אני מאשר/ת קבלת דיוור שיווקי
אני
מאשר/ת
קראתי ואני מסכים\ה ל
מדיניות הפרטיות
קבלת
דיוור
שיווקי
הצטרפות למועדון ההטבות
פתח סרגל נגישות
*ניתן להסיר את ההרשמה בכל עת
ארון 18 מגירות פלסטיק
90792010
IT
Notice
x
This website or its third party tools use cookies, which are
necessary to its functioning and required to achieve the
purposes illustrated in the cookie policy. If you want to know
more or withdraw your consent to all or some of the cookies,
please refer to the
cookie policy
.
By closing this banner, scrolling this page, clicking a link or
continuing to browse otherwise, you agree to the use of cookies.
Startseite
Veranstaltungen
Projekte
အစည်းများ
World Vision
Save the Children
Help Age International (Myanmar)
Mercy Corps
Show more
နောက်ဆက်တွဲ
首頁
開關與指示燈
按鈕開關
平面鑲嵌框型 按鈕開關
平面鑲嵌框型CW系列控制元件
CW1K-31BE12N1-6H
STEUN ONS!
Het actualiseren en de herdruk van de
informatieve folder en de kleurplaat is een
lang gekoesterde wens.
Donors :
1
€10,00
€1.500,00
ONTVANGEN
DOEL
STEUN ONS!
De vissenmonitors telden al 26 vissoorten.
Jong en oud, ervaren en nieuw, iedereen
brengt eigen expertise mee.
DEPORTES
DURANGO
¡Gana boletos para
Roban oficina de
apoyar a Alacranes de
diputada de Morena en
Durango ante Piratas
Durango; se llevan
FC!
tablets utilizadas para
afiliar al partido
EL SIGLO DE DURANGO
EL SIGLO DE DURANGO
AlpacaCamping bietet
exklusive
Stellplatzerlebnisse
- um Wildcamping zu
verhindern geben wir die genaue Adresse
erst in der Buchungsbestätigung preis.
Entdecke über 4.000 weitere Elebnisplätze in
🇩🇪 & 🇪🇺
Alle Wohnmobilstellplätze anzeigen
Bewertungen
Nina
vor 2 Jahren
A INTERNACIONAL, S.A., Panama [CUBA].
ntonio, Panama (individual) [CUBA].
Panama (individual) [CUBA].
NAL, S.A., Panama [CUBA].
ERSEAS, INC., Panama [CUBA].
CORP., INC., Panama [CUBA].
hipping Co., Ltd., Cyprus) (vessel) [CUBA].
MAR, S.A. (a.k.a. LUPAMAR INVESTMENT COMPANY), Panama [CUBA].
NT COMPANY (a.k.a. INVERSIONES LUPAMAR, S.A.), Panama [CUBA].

#####

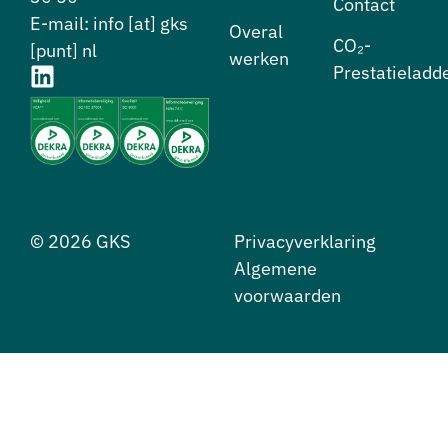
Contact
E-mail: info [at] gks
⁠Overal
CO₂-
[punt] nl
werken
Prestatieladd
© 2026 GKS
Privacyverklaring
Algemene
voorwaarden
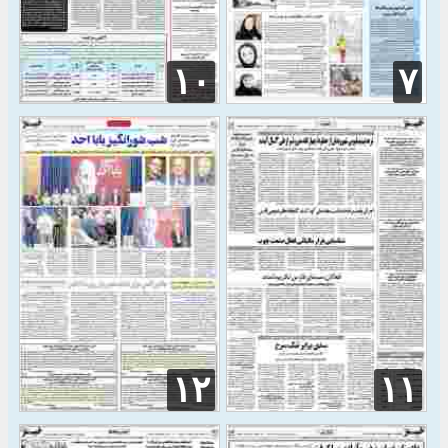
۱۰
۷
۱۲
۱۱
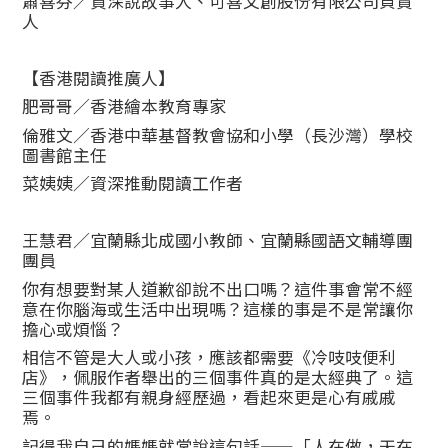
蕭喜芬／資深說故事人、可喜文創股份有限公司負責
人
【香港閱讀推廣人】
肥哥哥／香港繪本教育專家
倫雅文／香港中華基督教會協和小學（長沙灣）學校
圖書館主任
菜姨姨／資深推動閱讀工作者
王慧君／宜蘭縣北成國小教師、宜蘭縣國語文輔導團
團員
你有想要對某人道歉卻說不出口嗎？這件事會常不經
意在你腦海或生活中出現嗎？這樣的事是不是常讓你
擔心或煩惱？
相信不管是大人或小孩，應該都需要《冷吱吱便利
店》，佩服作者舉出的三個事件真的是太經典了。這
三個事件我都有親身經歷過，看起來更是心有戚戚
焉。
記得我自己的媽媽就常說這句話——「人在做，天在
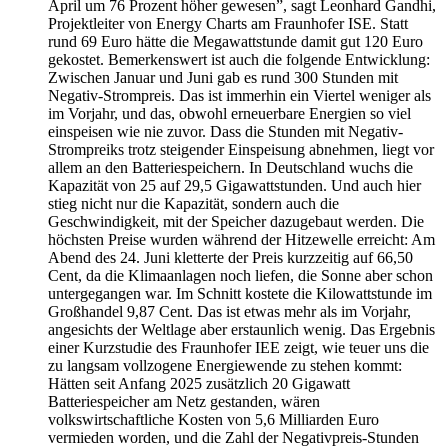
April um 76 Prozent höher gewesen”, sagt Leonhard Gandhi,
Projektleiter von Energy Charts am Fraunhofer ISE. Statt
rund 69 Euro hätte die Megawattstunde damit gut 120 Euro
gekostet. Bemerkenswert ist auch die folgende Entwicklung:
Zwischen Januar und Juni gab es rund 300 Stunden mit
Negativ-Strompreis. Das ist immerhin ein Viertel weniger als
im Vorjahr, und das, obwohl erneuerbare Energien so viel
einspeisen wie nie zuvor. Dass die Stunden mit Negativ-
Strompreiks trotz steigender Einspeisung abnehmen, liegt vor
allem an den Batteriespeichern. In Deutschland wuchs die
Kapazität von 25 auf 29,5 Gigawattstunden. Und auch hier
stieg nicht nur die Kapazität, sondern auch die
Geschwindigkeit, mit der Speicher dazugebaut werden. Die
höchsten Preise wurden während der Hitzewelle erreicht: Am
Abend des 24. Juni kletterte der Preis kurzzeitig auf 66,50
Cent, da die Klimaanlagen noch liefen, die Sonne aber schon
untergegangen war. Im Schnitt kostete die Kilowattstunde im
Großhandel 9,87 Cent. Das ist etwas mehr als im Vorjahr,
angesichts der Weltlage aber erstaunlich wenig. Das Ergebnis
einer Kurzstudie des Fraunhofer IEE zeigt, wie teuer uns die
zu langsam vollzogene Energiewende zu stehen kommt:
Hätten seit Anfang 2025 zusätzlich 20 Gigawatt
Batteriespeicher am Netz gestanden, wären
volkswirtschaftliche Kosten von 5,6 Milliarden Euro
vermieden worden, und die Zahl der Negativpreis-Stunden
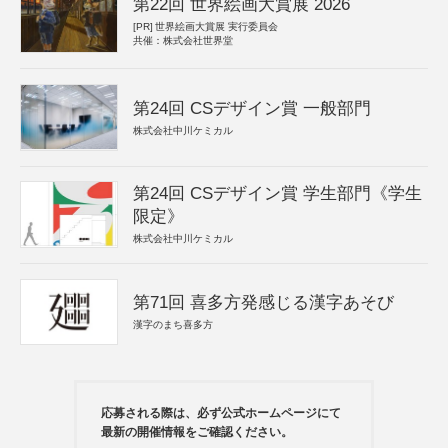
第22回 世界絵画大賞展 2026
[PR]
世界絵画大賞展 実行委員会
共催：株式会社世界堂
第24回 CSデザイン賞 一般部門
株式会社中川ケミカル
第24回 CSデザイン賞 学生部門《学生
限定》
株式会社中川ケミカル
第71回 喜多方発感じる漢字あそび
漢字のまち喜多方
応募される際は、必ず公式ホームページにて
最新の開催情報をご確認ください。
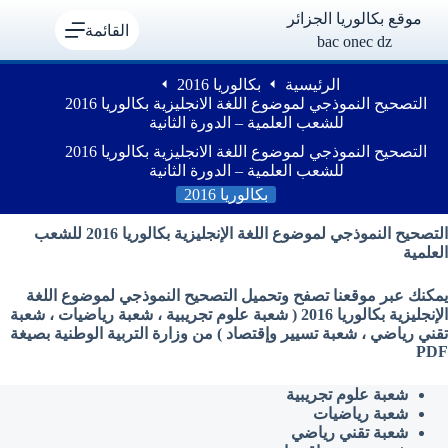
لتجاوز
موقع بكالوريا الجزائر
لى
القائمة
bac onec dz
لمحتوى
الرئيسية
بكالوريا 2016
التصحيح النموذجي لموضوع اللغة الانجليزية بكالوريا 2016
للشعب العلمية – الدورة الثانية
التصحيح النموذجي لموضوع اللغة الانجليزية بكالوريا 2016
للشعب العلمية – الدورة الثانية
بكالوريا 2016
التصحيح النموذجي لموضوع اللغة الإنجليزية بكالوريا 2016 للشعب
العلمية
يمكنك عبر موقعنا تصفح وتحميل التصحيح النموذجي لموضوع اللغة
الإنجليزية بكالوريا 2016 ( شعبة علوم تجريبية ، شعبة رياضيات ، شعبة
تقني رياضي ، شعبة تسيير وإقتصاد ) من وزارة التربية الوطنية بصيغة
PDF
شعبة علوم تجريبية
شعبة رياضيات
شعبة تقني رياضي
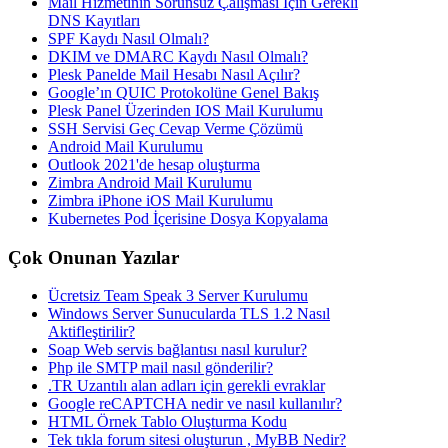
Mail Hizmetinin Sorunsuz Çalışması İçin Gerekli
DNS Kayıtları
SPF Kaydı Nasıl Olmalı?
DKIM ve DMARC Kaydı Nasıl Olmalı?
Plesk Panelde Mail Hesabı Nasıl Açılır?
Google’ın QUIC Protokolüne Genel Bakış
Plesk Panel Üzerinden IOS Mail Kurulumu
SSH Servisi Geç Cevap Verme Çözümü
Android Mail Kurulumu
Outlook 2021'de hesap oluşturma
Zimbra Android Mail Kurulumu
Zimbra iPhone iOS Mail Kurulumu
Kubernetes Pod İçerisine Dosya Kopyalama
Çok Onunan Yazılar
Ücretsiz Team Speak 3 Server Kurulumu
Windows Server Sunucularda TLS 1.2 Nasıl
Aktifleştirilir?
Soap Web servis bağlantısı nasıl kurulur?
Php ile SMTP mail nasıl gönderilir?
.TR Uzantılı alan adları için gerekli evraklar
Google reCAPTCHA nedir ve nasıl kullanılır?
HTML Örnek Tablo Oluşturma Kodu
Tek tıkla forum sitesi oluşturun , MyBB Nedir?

#####

> [What you should do]: All lines in the data above from the one with "אני מאשר/ת קבלת דיוור שיווקי" through the one with "ERSEAS, INC., Panama [CUBA]." must be repeated exactly, and no others.

> [Solution for this problem]:
אני מאשר/ת קבלת דיוור שיווקי
אני
מאשר/ת
קראתי ואני מסכים\ה ל
מדיניות הפרטיות
קבלת
דיוור
שיווקי
הצטרפות למועדון ההטבות
פתח סרגל נגישות
*ניתן להסיר את ההרשמה בכל עת
ארון 18 מגירות פלסטיק
90792010
IT
Notice
x
This website or its third party tools use cookies, which are
necessary to its functioning and required to achieve the
purposes illustrated in the cookie policy. If you want to know
more or withdraw your consent to all or some of the cookies,
please refer to the
cookie policy
.
By closing this banner, scrolling this page, clicking a link or
continuing to browse otherwise, you agree to the use of cookies.
Startseite
Veranstaltungen
Projekte
အစည်းများ
World Vision
Save the Children
Help Age International (Myanmar)
Mercy Corps
Show more
နောက်ဆက်တွဲ
首頁
開關與指示燈
按鈕開關
平面鑲嵌框型 按鈕開關
平面鑲嵌框型CW系列控制元件
CW1K-31BE12N1-6H
STEUN ONS!
Het actualiseren en de herdruk van de
informatieve folder en de kleurplaat is een
lang gekoesterde wens.
Donors :
1
€10,00
€1.500,00
ONTVANGEN
DOEL
STEUN ONS!
De vissenmonitors telden al 26 vissoorten.
Jong en oud, ervaren en nieuw, iedereen
brengt eigen expertise mee.
DEPORTES
DURANGO
¡Gana boletos para
Roban oficina de
apoyar a Alacranes de
diputada de Morena en
Durango ante Piratas
Durango; se llevan
FC!
tablets utilizadas para
afiliar al partido
EL SIGLO DE DURANGO
EL SIGLO DE DURANGO
AlpacaCamping bietet
exklusive
Stellplatzerlebnisse
- um Wildcamping zu
verhindern geben wir die genaue Adresse
erst in der Buchungsbestätigung preis.
Entdecke über 4.000 weitere Elebnisplätze in
🇩🇪 & 🇪🇺
Alle Wohnmobilstellplätze anzeigen
Bewertungen
Nina
vor 2 Jahren
A INTERNACIONAL, S.A., Panama [CUBA].
ntonio, Panama (individual) [CUBA].
Panama (individual) [CUBA].
NAL, S.A., Panama [CUBA].
ERSEAS, INC., Panama [CUBA].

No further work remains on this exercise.